Stored items
[Start of Attachment]

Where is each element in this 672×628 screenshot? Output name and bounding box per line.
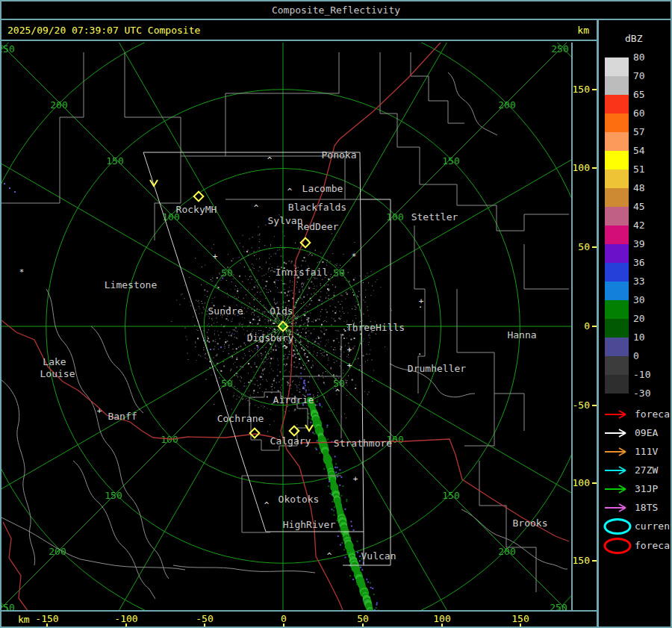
clutter-speck [268,320,269,321]
clutter-speck [290,388,291,389]
clutter-speck [233,364,234,364]
clutter-speck [254,314,255,315]
clutter-speck [312,364,313,365]
clutter-speck [272,327,273,328]
clutter-speck [256,366,258,367]
clutter-speck [208,341,210,343]
band-speck [317,440,318,441]
clutter-speck [311,300,312,301]
clutter-speck [273,321,274,322]
scale-tick-label: 57 [633,126,645,137]
small-map-marker: ^ [335,388,340,397]
clutter-speck [322,375,323,376]
clutter-speck [201,301,202,302]
clutter-speck [303,302,304,302]
clutter-speck [346,280,346,281]
clutter-speck [336,311,337,311]
clutter-speck [252,312,253,313]
clutter-speck [284,296,285,296]
band-speck [326,426,328,428]
clutter-speck [256,308,258,310]
city-label: Didsbury [247,332,294,343]
clutter-speck [356,301,357,302]
clutter-speck [197,338,199,339]
clutter-speck [296,282,297,282]
band-speck [337,520,338,521]
clutter-speck [307,362,308,363]
range-ring-label: 250 [1,43,15,55]
clutter-speck [302,364,303,364]
clutter-speck [308,306,308,307]
band-speck [339,469,340,470]
clutter-speck [256,259,257,260]
clutter-speck [233,258,234,259]
clutter-speck [287,358,288,358]
clutter-speck [281,389,281,390]
clutter-speck [258,235,258,236]
scale-tick-label: 45 [633,201,645,212]
clutter-speck [243,329,244,330]
clutter-speck [251,314,252,314]
clutter-speck [205,358,206,358]
city-label: RockyMH [176,204,217,215]
clutter-speck [260,388,261,388]
clutter-speck [261,352,262,354]
scale-tick-label: 48 [633,182,645,193]
clutter-speck [317,286,317,287]
clutter-speck [290,290,290,291]
clutter-speck [275,320,276,321]
clutter-speck [337,264,337,264]
clutter-speck [269,254,270,255]
band-speck [376,603,378,604]
clutter-speck [252,351,253,352]
clutter-speck [217,286,217,287]
clutter-speck [255,405,255,405]
scale-color-block [605,207,629,226]
clutter-speck [279,320,279,321]
clutter-speck [335,330,336,331]
band-speck [304,388,305,389]
clutter-speck [233,279,234,279]
clutter-speck [328,285,329,285]
clutter-speck [255,348,255,349]
clutter-speck [231,409,232,410]
clutter-speck [296,323,296,323]
clutter-speck [255,384,255,385]
clutter-speck [323,377,324,378]
clutter-speck [254,391,255,392]
clutter-speck [285,317,286,318]
scale-tick-label: 33 [633,276,645,287]
clutter-speck [335,314,335,314]
clutter-speck [308,387,308,388]
legend-arrow-label: 31JP [635,483,658,494]
city-label: Banff [108,411,137,422]
clutter-speck [352,379,353,381]
clutter-speck [370,338,370,338]
clutter-speck [321,324,323,326]
clutter-speck [262,316,263,317]
clutter-speck [340,319,340,320]
clutter-speck [369,392,370,393]
range-ring-label: 200 [49,546,66,557]
clutter-speck [228,353,229,354]
scale-color-block [605,338,629,356]
blue-speck [210,349,211,350]
clutter-speck [335,264,336,265]
clutter-speck [233,397,234,397]
band-speck [316,449,317,450]
clutter-speck [305,355,305,356]
clutter-speck [239,276,240,277]
radar-map-canvas[interactable]: 5010015020025050100150200250501001502002… [1,43,571,610]
clutter-speck [346,385,347,385]
clutter-speck [298,388,299,388]
clutter-speck [303,285,304,285]
clutter-speck [259,258,260,259]
clutter-speck [345,380,346,381]
clutter-speck [303,365,304,366]
clutter-speck [263,347,264,348]
clutter-speck [300,359,301,360]
radar-map-viewport[interactable]: 5010015020025050100150200250501001502002… [1,43,573,610]
clutter-speck [369,354,370,355]
clutter-speck [307,356,308,358]
clutter-speck [228,296,228,297]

[End of Attachment]

- **TASK GOAL**: After removing the pictures, repeat the remaining records exactly.

- **SOLUTION TO THE PROBLEM**:
Where is each element in this 672×628 screenshot? Output name and bounding box per line.
clutter-speck [268,320,269,321]
clutter-speck [290,388,291,389]
clutter-speck [233,364,234,364]
clutter-speck [254,314,255,315]
clutter-speck [312,364,313,365]
clutter-speck [272,327,273,328]
clutter-speck [256,366,258,367]
clutter-speck [208,341,210,343]
band-speck [317,440,318,441]
clutter-speck [311,300,312,301]
clutter-speck [273,321,274,322]
scale-tick-label: 57 [633,126,645,137]
small-map-marker: ^ [335,388,340,397]
clutter-speck [322,375,323,376]
clutter-speck [201,301,202,302]
clutter-speck [303,302,304,302]
clutter-speck [346,280,346,281]
clutter-speck [336,311,337,311]
clutter-speck [252,312,253,313]
clutter-speck [284,296,285,296]
band-speck [326,426,328,428]
clutter-speck [256,308,258,310]
city-label: Didsbury [247,332,294,343]
clutter-speck [356,301,357,302]
clutter-speck [197,338,199,339]
clutter-speck [296,282,297,282]
band-speck [337,520,338,521]
clutter-speck [307,362,308,363]
range-ring-label: 250 [1,43,15,55]
clutter-speck [302,364,303,364]
clutter-speck [308,306,308,307]
band-speck [339,469,340,470]
clutter-speck [256,259,257,260]
clutter-speck [233,258,234,259]
clutter-speck [287,358,288,358]
clutter-speck [281,389,281,390]
clutter-speck [258,235,258,236]
scale-tick-label: 45 [633,201,645,212]
clutter-speck [243,329,244,330]
clutter-speck [251,314,252,314]
clutter-speck [205,358,206,358]
city-label: RockyMH [176,204,217,215]
clutter-speck [260,388,261,388]
clutter-speck [261,352,262,354]
scale-tick-label: 48 [633,182,645,193]
clutter-speck [317,286,317,287]
clutter-speck [290,290,290,291]
clutter-speck [275,320,276,321]
clutter-speck [337,264,337,264]
clutter-speck [269,254,270,255]
band-speck [376,603,378,604]
clutter-speck [252,351,253,352]
clutter-speck [217,286,217,287]
clutter-speck [255,405,255,405]
scale-color-block [605,207,629,226]
clutter-speck [279,320,279,321]
clutter-speck [335,330,336,331]
band-speck [304,388,305,389]
clutter-speck [233,279,234,279]
clutter-speck [328,285,329,285]
clutter-speck [255,348,255,349]
clutter-speck [231,409,232,410]
clutter-speck [296,323,296,323]
clutter-speck [255,384,255,385]
clutter-speck [323,377,324,378]
clutter-speck [254,391,255,392]
clutter-speck [285,317,286,318]
scale-tick-label: 33 [633,276,645,287]
clutter-speck [335,314,335,314]
clutter-speck [308,387,308,388]
legend-arrow-label: 31JP [635,483,658,494]
city-label: Banff [108,411,137,422]
clutter-speck [352,379,353,381]
clutter-speck [370,338,370,338]
clutter-speck [321,324,323,326]
clutter-speck [262,316,263,317]
clutter-speck [340,319,340,320]
clutter-speck [369,392,370,393]
range-ring-label: 200 [49,546,66,557]
clutter-speck [228,353,229,354]
scale-color-block [605,338,629,356]
blue-speck [210,349,211,350]
clutter-speck [335,264,336,265]
clutter-speck [233,397,234,397]
band-speck [316,449,317,450]
clutter-speck [305,355,305,356]
clutter-speck [239,276,240,277]
radar-map-canvas[interactable]: 5010015020025050100150200250501001502002… [1,43,571,610]
clutter-speck [346,385,347,385]
clutter-speck [298,388,299,388]
clutter-speck [303,285,304,285]
clutter-speck [259,258,260,259]
clutter-speck [345,380,346,381]
clutter-speck [303,365,304,366]
clutter-speck [263,347,264,348]
clutter-speck [300,359,301,360]
radar-map-viewport[interactable]: 5010015020025050100150200250501001502002… [1,43,573,610]
clutter-speck [369,354,370,355]
clutter-speck [307,356,308,358]
clutter-speck [228,296,228,297]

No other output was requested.